Directions:
Below are entries with pictures in them. Output exactly the lines starting at the line with "integration across multiple" and ending at the line with "Sub Categories in", both included, but not the pictures.

Stored data section start

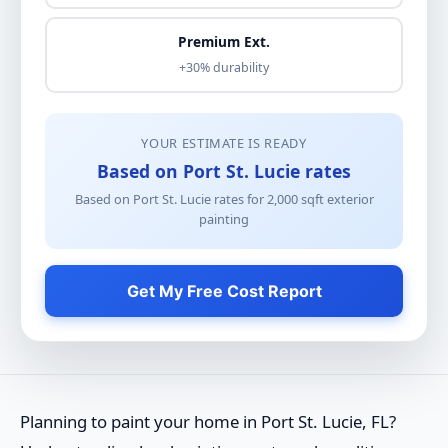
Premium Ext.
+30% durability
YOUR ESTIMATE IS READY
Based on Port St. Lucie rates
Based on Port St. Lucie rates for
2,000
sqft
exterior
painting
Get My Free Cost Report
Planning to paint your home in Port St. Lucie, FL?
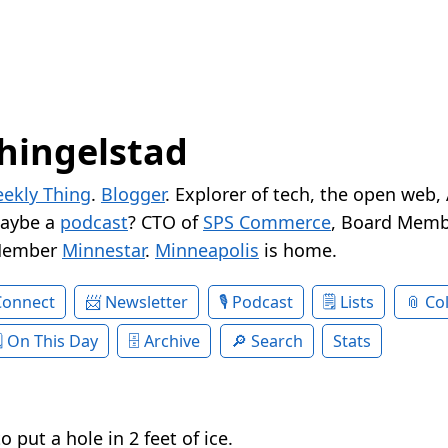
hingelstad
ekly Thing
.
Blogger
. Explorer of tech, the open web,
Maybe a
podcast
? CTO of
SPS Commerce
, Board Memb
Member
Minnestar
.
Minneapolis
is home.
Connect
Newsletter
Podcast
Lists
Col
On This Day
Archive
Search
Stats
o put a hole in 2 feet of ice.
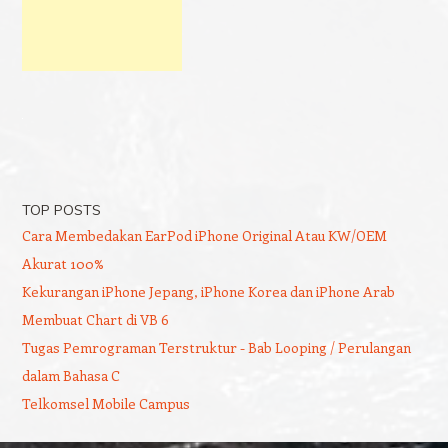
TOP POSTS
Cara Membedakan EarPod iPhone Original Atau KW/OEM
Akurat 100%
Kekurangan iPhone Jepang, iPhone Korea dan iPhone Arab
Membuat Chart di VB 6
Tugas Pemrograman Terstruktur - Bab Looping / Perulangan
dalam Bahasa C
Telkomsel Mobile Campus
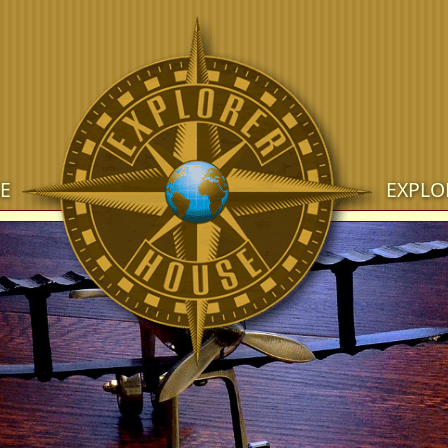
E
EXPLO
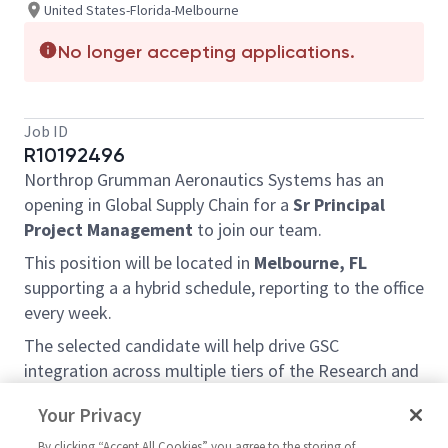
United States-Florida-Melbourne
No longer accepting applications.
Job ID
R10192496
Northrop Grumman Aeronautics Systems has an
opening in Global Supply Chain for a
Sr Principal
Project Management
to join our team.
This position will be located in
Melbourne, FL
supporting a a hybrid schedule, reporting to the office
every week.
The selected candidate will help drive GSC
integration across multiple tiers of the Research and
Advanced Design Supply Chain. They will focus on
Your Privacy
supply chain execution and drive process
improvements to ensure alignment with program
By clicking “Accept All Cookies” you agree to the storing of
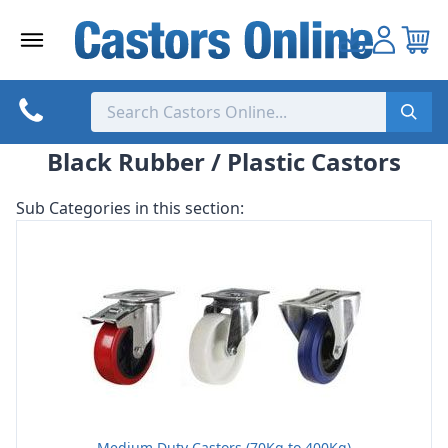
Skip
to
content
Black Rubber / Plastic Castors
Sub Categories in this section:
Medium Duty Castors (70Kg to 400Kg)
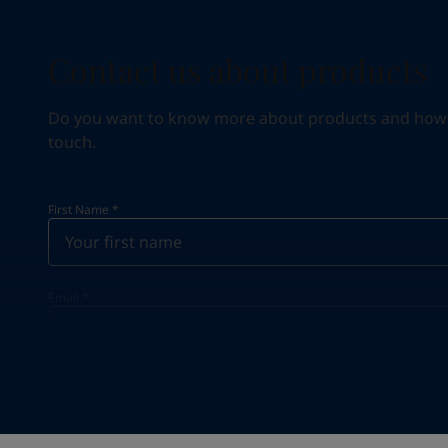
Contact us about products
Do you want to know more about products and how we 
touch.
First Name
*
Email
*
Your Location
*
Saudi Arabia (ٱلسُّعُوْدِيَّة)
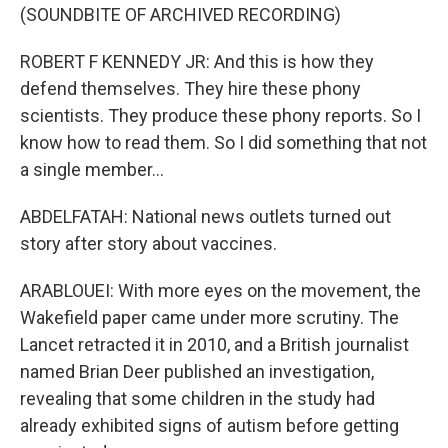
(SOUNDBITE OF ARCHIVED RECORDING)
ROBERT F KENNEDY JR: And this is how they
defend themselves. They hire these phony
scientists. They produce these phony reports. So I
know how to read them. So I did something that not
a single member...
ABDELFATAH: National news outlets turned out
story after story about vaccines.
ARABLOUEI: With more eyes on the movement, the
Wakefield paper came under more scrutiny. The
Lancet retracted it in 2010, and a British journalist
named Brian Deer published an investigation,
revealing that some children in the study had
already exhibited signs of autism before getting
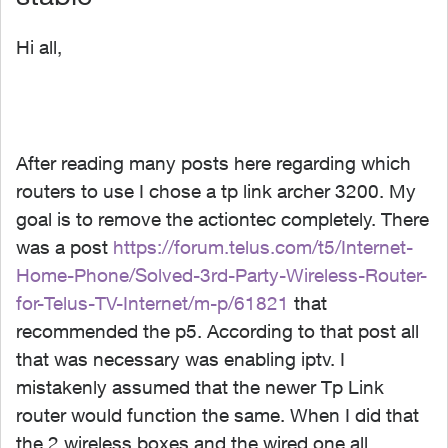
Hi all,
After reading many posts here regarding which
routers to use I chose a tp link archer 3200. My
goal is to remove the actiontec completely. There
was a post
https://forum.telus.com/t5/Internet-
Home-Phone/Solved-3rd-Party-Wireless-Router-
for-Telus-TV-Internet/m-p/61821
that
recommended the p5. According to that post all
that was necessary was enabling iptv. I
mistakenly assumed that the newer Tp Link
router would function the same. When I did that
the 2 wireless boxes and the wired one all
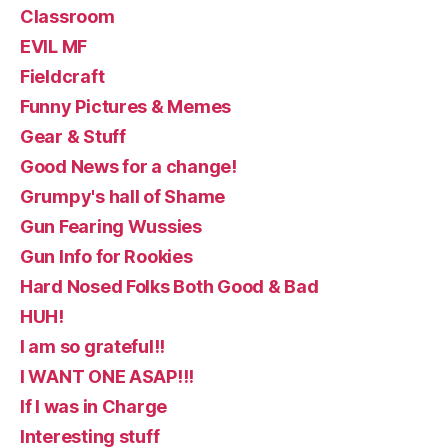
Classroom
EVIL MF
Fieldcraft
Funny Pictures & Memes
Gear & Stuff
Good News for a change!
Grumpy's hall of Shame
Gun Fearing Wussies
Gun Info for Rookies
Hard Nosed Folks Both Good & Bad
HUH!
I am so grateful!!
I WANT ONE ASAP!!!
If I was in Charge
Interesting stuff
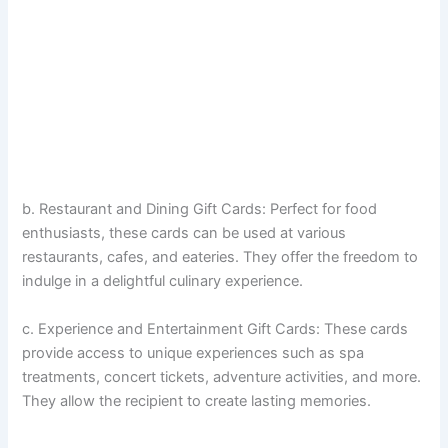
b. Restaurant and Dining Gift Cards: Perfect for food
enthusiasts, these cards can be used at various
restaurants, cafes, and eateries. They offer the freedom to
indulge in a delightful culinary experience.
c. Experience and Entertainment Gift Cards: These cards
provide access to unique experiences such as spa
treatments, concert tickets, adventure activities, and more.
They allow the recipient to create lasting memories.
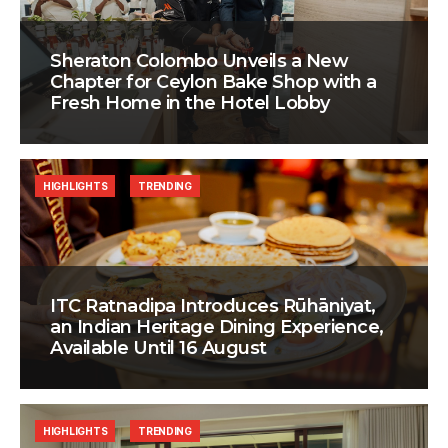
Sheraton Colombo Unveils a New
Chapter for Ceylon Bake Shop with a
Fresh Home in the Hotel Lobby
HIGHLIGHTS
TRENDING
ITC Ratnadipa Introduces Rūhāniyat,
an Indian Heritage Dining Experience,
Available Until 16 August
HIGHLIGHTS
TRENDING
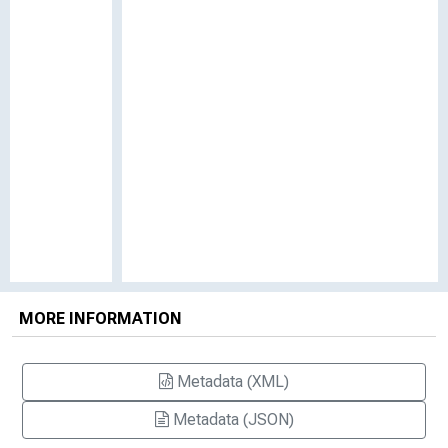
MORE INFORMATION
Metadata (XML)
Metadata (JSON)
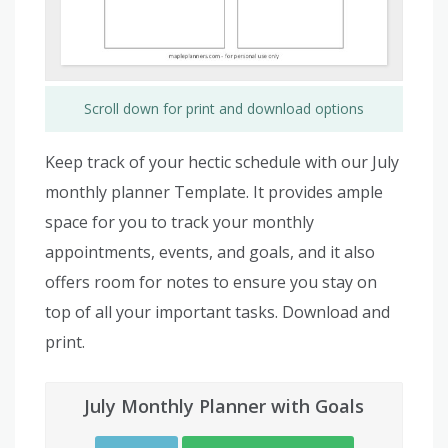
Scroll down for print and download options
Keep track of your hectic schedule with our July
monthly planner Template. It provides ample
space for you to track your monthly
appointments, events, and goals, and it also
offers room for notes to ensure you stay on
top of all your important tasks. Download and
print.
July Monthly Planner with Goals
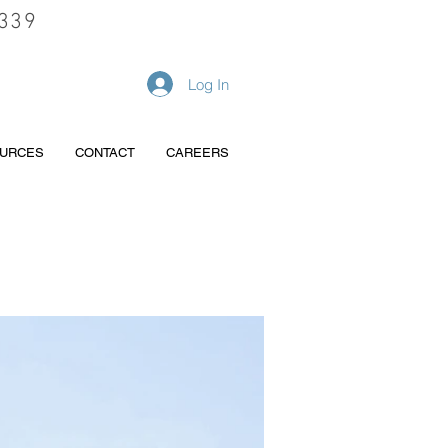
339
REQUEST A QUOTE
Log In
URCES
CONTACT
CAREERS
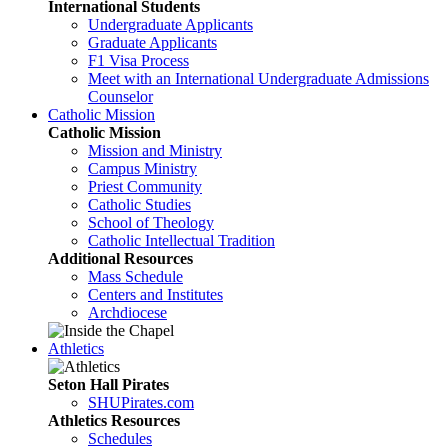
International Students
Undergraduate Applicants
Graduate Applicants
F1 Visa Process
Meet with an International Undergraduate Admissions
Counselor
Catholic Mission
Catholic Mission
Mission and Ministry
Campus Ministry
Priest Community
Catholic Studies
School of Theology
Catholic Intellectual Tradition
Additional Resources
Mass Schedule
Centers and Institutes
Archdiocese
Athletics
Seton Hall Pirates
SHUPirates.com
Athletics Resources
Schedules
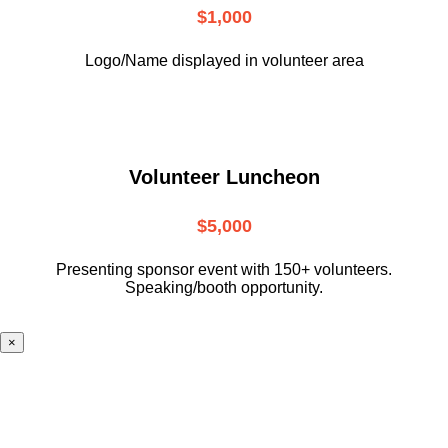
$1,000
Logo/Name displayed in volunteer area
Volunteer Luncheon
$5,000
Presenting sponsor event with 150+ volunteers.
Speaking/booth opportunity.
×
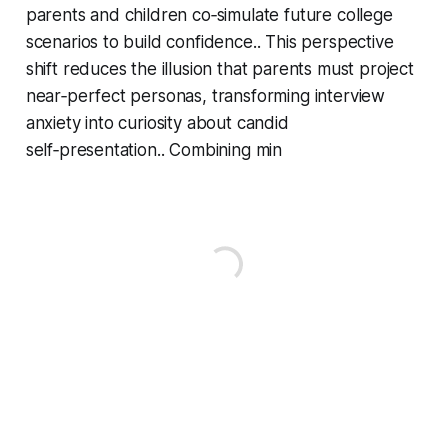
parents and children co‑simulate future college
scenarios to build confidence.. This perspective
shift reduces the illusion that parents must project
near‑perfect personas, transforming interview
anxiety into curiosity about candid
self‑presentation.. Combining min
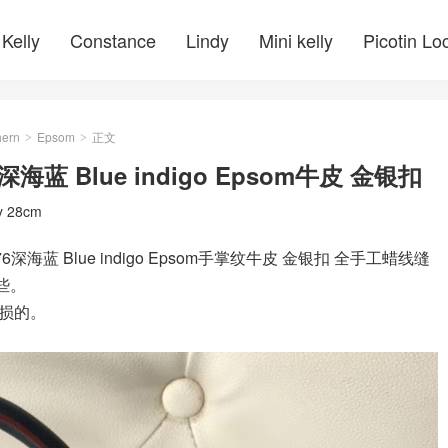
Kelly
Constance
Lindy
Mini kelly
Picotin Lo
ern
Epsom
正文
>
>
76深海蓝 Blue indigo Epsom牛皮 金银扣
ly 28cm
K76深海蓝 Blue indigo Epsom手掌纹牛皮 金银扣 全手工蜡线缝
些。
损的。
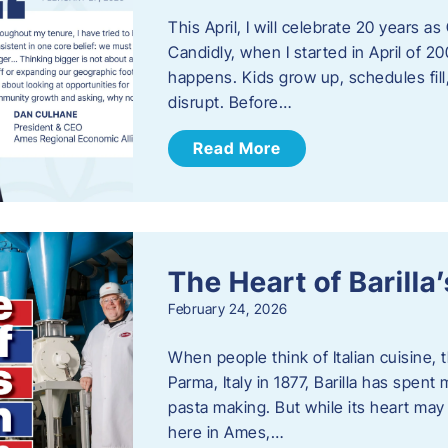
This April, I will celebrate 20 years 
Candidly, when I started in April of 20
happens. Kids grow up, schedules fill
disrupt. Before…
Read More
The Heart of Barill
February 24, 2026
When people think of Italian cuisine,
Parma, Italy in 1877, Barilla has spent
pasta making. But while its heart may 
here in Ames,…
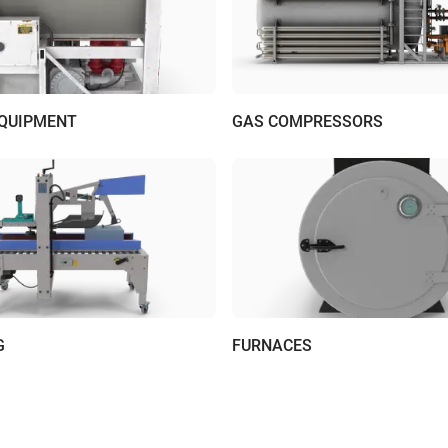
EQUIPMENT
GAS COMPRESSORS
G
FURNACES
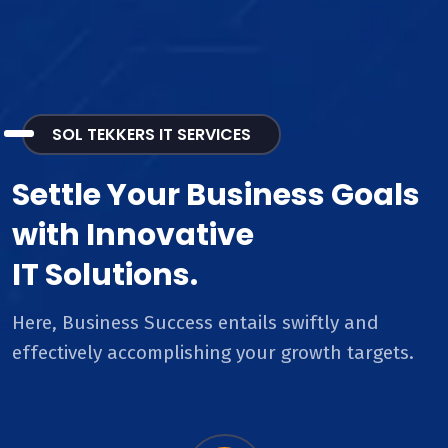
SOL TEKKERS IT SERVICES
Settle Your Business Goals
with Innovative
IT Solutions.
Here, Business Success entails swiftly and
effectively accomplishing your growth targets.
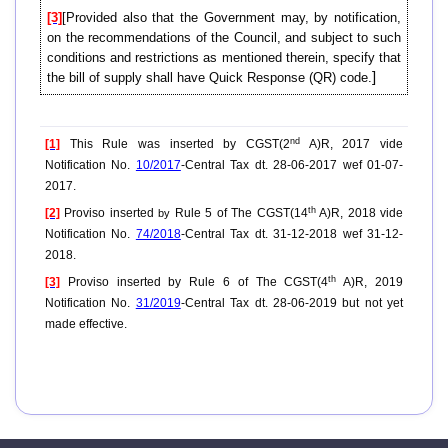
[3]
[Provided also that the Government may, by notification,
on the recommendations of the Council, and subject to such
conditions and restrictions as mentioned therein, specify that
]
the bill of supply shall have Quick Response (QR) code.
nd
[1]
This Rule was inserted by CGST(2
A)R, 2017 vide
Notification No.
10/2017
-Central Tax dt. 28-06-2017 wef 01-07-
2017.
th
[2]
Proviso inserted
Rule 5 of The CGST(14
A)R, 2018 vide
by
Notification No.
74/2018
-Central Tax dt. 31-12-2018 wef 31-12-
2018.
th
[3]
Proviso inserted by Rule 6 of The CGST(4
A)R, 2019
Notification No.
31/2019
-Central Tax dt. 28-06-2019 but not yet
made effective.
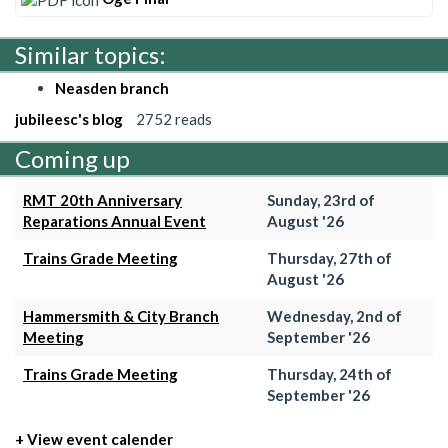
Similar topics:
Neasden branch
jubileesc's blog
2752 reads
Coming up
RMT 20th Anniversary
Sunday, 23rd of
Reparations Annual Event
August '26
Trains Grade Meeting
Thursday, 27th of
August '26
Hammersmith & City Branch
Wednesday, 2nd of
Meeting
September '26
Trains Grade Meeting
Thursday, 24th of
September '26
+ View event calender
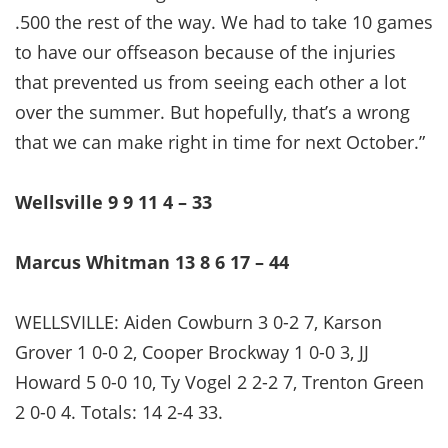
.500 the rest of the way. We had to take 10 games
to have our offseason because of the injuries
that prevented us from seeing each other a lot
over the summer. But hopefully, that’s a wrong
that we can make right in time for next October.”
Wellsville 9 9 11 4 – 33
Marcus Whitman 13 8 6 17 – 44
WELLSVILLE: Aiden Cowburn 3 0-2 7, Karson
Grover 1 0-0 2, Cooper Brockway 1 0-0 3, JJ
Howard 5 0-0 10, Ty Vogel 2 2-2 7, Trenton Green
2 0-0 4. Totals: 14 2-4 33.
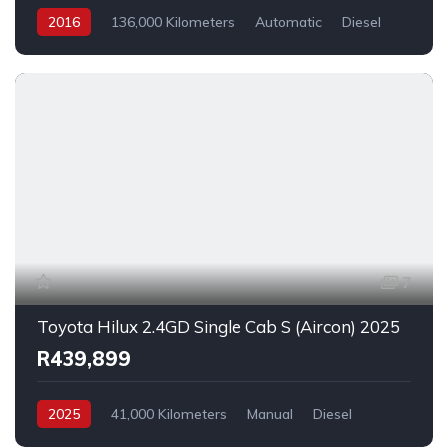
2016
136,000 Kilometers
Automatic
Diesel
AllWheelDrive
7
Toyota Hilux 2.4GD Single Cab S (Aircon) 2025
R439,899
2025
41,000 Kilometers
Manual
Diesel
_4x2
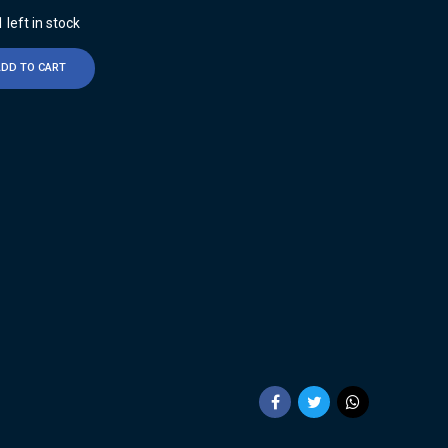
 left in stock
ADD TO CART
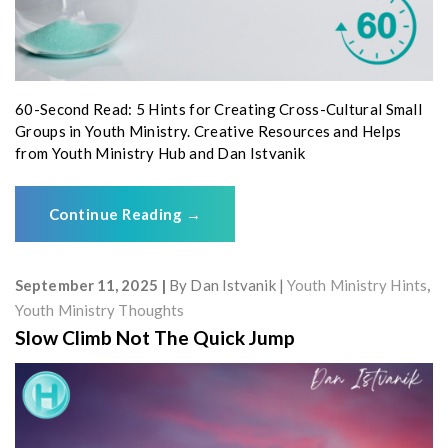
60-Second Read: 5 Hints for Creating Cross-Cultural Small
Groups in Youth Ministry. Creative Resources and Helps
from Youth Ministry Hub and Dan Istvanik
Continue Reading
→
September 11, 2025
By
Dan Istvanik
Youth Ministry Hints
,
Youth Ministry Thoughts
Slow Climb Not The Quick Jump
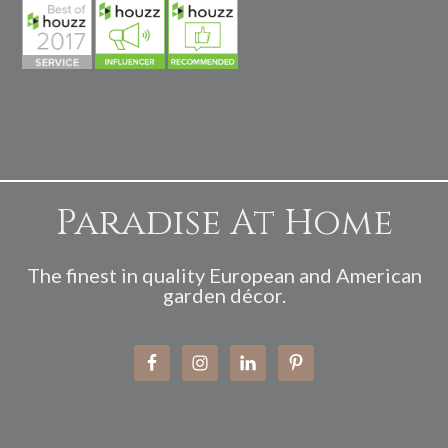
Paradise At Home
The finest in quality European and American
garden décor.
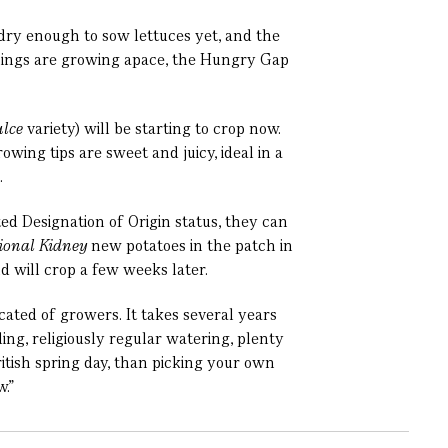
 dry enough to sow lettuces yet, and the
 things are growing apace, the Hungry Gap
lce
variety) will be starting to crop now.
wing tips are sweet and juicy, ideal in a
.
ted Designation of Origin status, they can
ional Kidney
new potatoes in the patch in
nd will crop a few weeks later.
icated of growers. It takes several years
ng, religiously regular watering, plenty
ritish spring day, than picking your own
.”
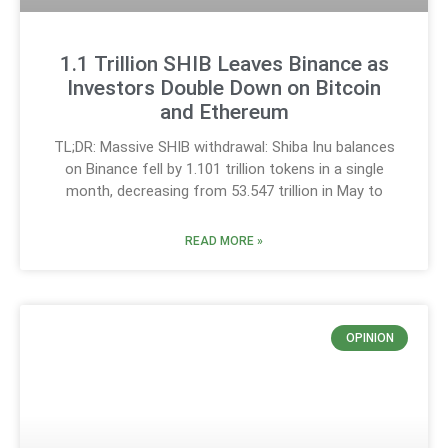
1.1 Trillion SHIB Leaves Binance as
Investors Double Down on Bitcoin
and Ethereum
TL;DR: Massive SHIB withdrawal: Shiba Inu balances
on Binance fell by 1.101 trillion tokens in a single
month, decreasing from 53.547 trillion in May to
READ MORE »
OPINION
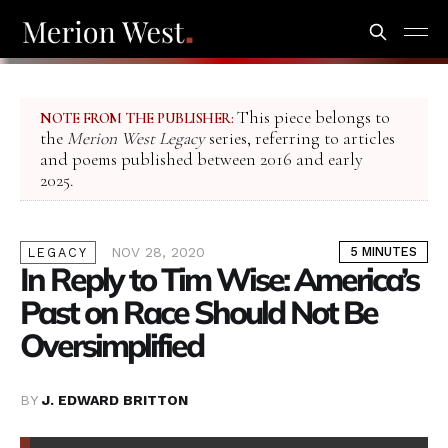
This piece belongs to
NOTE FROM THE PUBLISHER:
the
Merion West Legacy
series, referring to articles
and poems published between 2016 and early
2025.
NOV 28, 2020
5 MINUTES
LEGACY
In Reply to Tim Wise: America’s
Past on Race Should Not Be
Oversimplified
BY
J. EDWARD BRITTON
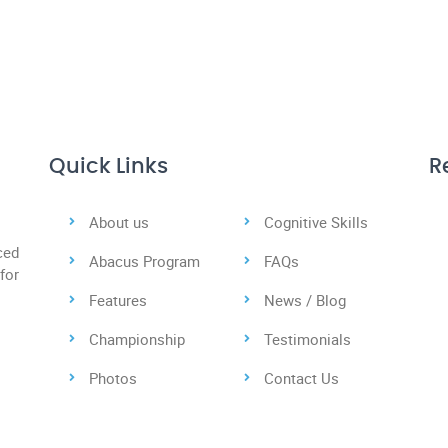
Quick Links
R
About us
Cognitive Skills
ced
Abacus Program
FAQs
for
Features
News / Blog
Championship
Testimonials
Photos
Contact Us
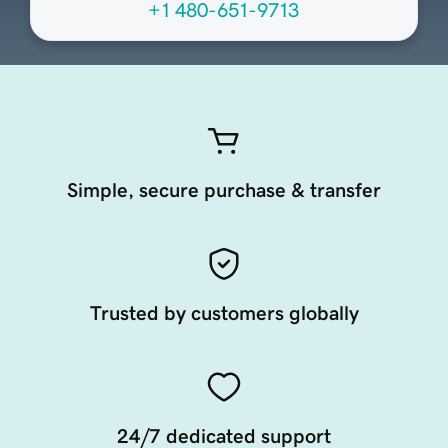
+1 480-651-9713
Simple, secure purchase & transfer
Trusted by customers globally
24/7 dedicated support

Stored data section end

Exercise solution:
integration across multiple tiers of the Research and
Advanced Design Supply Chain. They will focus on
Your Privacy
supply chain execution and drive process
improvements to ensure alignment with program
By clicking “Accept All Cookies” you agree to the storing of
Skip
to
content
Black Rubber / Plastic Castors
Sub Categories in this section:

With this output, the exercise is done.